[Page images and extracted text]
::::::::::

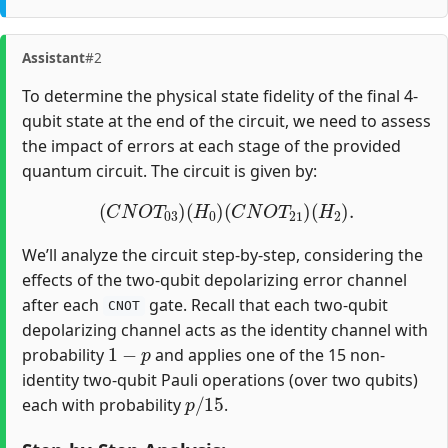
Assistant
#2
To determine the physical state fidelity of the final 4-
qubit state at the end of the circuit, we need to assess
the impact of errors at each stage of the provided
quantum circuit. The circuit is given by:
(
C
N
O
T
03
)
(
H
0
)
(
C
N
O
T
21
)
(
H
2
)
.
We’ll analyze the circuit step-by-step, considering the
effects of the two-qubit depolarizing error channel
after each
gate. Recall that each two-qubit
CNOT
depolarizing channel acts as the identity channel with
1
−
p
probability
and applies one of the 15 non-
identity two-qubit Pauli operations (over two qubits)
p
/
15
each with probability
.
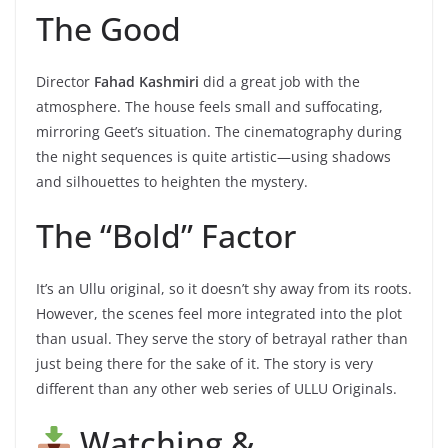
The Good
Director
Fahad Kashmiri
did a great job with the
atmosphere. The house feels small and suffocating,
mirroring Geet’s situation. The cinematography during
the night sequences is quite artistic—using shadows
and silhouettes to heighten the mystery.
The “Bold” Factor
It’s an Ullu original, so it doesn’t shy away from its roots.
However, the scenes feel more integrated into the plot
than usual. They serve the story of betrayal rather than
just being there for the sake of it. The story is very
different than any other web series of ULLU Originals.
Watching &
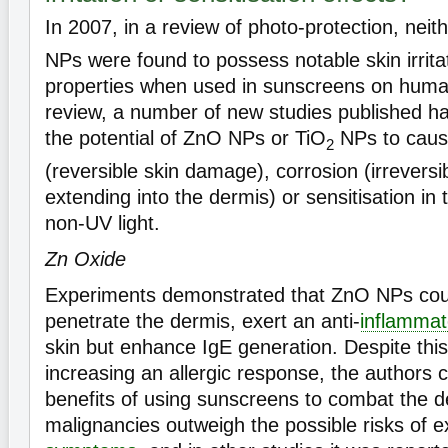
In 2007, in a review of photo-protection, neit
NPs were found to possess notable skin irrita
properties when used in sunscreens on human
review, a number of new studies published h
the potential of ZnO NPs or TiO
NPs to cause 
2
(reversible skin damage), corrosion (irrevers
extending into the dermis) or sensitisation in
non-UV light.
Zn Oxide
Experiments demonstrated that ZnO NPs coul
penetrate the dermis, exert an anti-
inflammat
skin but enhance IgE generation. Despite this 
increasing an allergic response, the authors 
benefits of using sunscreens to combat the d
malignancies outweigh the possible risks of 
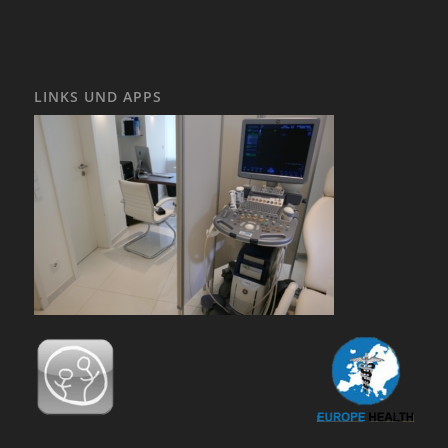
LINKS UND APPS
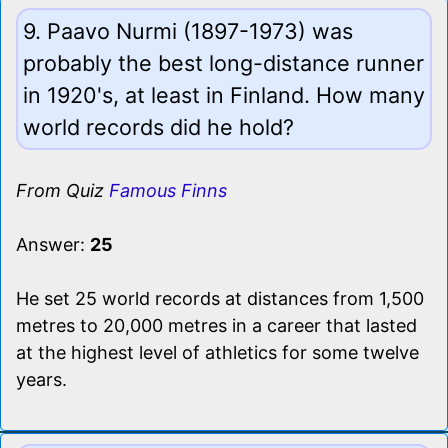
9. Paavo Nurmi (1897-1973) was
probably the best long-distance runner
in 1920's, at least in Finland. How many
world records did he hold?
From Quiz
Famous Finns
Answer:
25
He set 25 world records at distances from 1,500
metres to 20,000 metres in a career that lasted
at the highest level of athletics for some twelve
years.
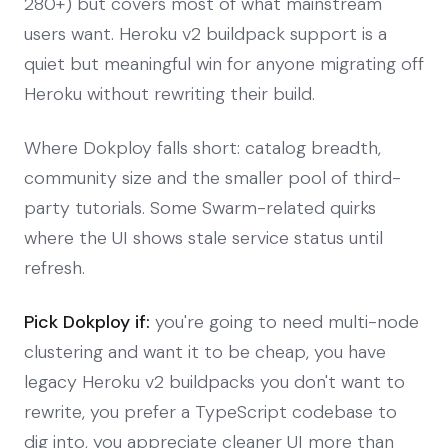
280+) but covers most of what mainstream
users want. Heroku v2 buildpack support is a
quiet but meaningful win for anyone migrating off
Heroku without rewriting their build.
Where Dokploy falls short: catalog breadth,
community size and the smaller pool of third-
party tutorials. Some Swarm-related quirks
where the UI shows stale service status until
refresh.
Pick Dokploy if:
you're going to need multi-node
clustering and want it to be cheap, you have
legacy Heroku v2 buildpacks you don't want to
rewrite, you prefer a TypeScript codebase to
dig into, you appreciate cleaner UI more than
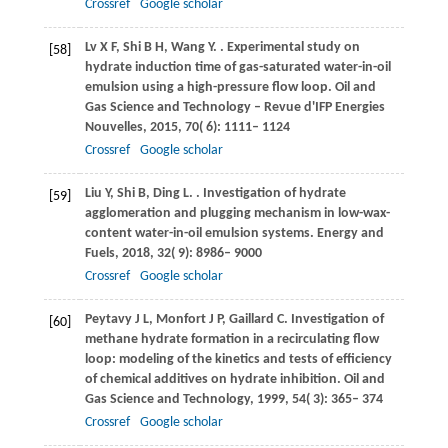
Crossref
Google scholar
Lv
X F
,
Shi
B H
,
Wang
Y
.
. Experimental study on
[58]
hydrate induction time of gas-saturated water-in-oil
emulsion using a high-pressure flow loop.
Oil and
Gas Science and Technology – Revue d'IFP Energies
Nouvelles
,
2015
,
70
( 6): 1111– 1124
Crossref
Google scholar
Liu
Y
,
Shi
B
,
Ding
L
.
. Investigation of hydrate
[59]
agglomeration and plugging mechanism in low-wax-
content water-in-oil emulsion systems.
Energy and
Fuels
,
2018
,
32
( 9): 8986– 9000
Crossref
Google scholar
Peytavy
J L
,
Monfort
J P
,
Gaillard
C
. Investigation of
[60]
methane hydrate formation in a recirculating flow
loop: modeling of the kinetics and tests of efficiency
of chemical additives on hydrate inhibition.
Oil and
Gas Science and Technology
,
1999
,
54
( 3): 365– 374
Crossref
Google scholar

::::::::::

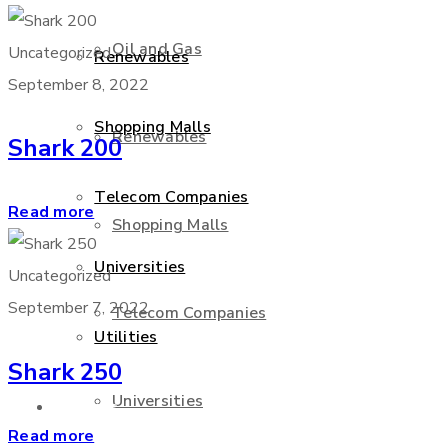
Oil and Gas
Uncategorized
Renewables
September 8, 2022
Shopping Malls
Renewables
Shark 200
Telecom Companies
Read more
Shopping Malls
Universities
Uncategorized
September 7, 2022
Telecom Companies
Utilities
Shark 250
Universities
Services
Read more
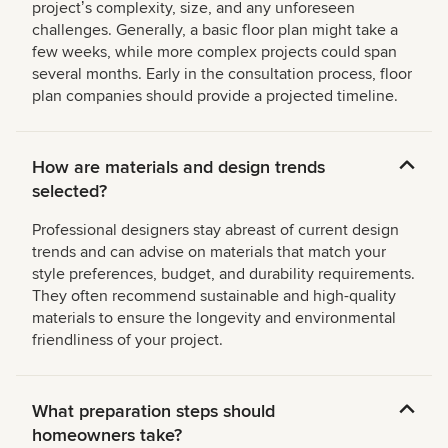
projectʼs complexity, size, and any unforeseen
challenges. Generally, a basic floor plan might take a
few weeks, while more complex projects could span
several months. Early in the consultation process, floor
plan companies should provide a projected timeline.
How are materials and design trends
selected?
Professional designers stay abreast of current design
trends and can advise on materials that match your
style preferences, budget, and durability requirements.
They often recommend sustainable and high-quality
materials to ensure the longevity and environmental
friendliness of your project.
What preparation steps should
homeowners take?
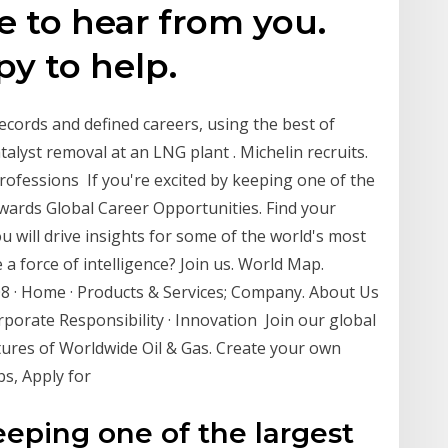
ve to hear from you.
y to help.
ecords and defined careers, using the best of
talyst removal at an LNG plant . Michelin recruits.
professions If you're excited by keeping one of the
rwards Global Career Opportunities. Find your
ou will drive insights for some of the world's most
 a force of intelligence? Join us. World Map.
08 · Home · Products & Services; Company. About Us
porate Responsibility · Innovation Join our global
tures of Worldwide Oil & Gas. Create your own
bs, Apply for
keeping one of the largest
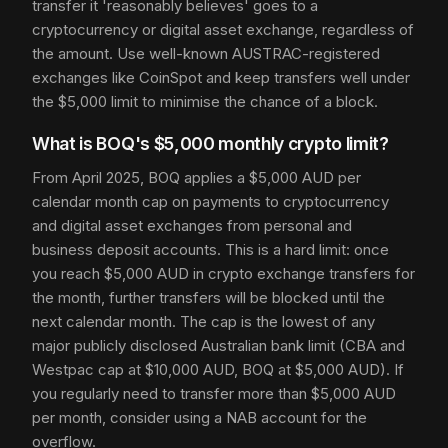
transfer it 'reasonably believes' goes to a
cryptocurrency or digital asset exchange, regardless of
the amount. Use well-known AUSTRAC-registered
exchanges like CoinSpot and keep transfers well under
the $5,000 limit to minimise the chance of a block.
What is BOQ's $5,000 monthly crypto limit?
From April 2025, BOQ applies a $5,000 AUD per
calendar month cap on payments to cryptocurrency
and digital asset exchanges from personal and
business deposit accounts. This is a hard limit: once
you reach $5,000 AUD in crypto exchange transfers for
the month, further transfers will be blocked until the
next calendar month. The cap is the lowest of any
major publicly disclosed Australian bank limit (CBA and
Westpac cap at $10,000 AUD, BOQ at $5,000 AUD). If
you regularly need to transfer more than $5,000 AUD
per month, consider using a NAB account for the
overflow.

::::::::::

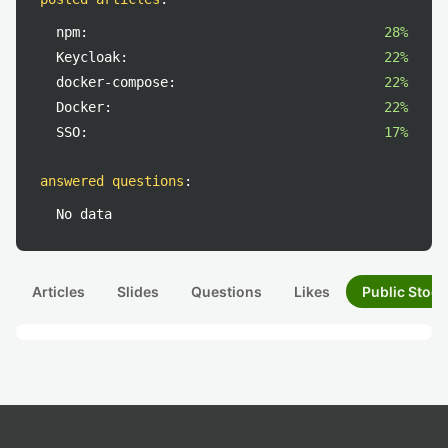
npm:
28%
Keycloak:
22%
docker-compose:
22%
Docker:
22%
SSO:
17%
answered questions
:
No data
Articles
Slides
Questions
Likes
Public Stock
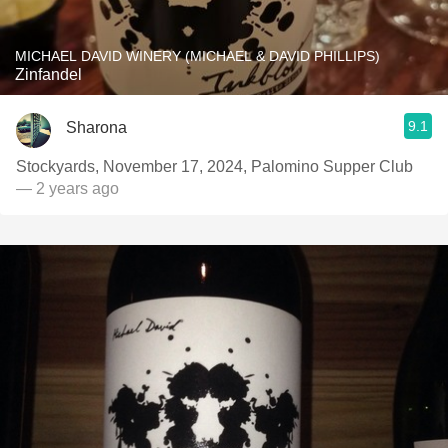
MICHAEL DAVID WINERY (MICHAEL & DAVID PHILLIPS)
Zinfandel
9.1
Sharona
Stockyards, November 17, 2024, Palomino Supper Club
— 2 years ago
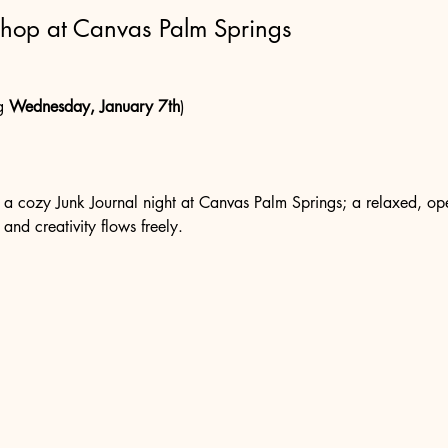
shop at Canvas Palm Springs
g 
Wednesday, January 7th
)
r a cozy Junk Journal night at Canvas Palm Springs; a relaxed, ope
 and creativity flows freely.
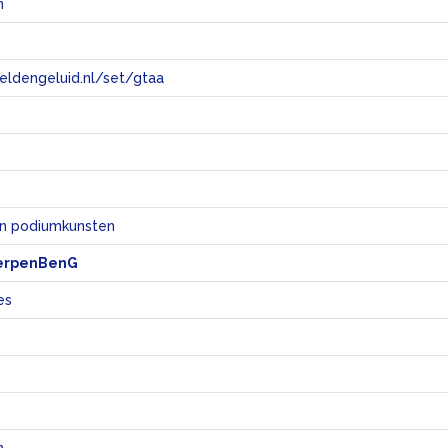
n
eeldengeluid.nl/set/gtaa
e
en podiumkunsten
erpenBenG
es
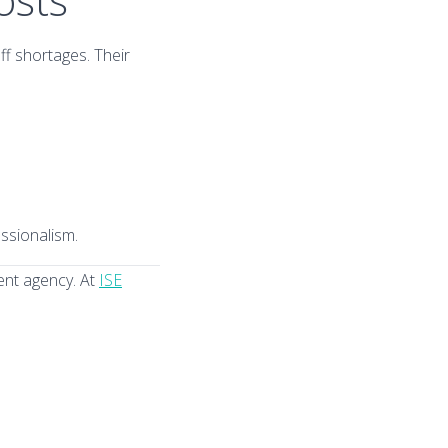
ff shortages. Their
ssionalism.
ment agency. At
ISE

::::::::::

» TASK BRIEF
Determine how many lines of the data contain "Science" and give nothing but that number.

» PROBLEM SOLUTION
2